The difference between the actual cost of the ride on Uber/Lyft and the $1 fare paid by the passenger is covered by BT. Both ride hailing companies are handling the BT portion of the fare through a voucher system.

After the BT Late Nite test ride taken by The B Square on Monday evening, the Uber fare of $8.90 was still shown on the digital receipt as a “pending” charge against the B Square’s credit card. Based on Uber documentation, that should eventually be adjusted down to $1, with the rest of the amount covered by the BT Late Nite voucher.

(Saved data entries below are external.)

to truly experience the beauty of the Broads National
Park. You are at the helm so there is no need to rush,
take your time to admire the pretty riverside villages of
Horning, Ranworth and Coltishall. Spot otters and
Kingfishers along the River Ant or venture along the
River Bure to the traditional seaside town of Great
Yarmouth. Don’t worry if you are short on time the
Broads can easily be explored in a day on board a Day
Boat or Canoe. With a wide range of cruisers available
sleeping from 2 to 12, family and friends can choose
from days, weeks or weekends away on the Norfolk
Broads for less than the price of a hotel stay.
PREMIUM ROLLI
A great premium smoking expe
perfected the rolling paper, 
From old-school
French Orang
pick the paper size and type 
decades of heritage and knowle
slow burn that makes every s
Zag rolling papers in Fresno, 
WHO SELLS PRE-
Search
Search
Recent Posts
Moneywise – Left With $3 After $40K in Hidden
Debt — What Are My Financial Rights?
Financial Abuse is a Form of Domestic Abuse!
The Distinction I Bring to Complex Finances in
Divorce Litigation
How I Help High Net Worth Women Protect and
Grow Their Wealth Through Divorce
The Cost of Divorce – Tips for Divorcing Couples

The $7.90 that BT will pay for the B Square’s ride—from the Dairy Queen on South Walnut to 6th and Walnut streets downtown—is less than the average cost per rider that BT typically spends to provide late-night service using 40-foot buses.

At this month’s regular board meeting, planning and special projects manager Zac Hunec  briefed the five-member BT board on the typical cost per ride in the late evening, for the routes that that are seeing an earlier end to their regular bus service.

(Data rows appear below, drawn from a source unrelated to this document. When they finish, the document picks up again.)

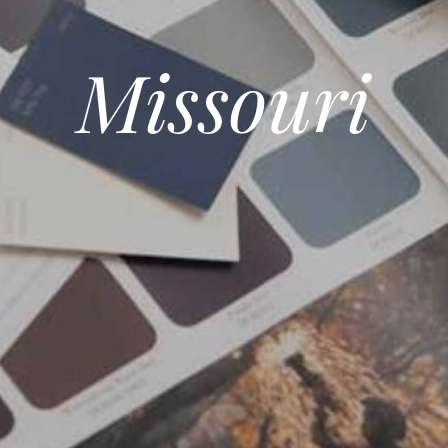
Missouri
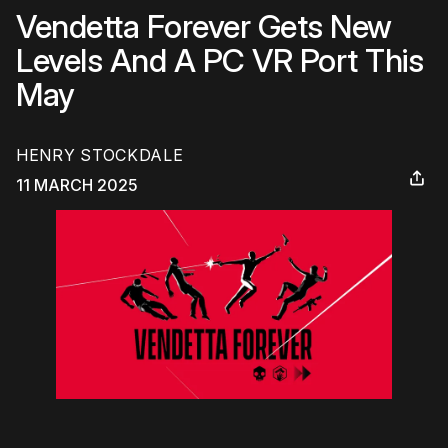
Vendetta Forever Gets New
Levels And A PC VR Port This
May
HENRY STOCKDALE
11 MARCH 2025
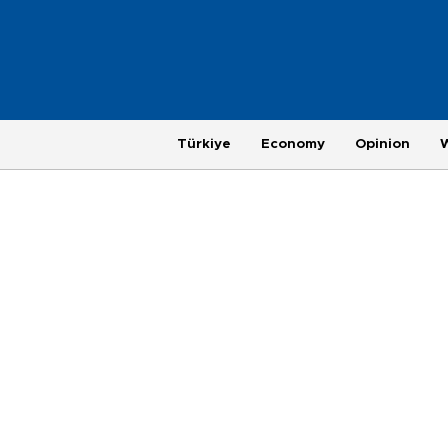
Türkiye
Economy
Opinion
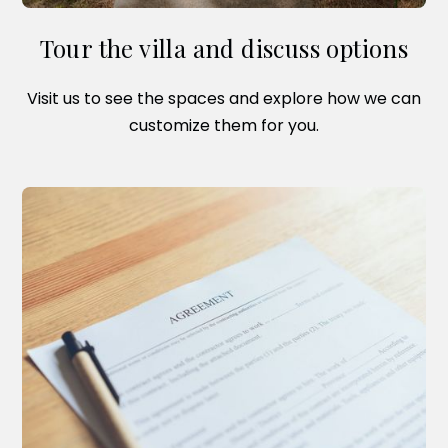
Tour the villa and discuss options
Visit us to see the spaces and explore how we can
customize them for you.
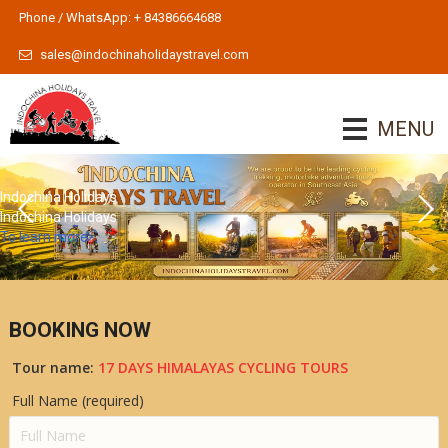
Phone / WhatsApp: + 84386664688
sales@indochinaholidaystravel.com
MENU
Indochina Holidays
Indochina Holidays
To learn more
BOOKING NOW
Tour name:
17 DAYS HIMALAYAS CYCLING TOURS
Full Name (required)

Starting around 9 p.m. the cost per ride using big buses is $10 to $12, but by 10 p.m. it goes up to $13 or $15, Hunec said. After 11 p.m. BT’s cost per ride goes up to around $25, Hunec said.

BT’s subsidy per ride for BT Late Night is limited to $19 per ride. That means if the number of riders stays about the same, BT is not expecting to see dramatically increased overall costs for BT Late Night, compared to the fixed-route service.

The B Square has not tested out the other option for BT Late Night, which is for passengers who need a wheelchair-accessible vehicle or do not have a smartphone. Those passengers are supposed to be able to arrange an on-demand ride by calling BT Dispatch at 812-336-7433.

A big motivation for BT to launch BT Late Nite as a six-month pilot stems from its driver shortage. Because of the shortage, BT has not been able to give its current drivers their earned paid time off—which is crucial for retaining those drivers. BT general manager John Connell has characterized the choice as one between trying out some kind of Uber/Lyft type option, or eliminating all service after 9 p.m.

The B Square’s test run of BT Late Nite on Monday night came after an outbound trip using the fixed route bus system. That meant walking three blocks south to the downtown transit center paying a $1 fare, and riding the 8:11 p.m. Route 1 South bus to the intersection of Winslow Road and Walnut Street, then walking a couple hundred yards north to the Dairy Queen.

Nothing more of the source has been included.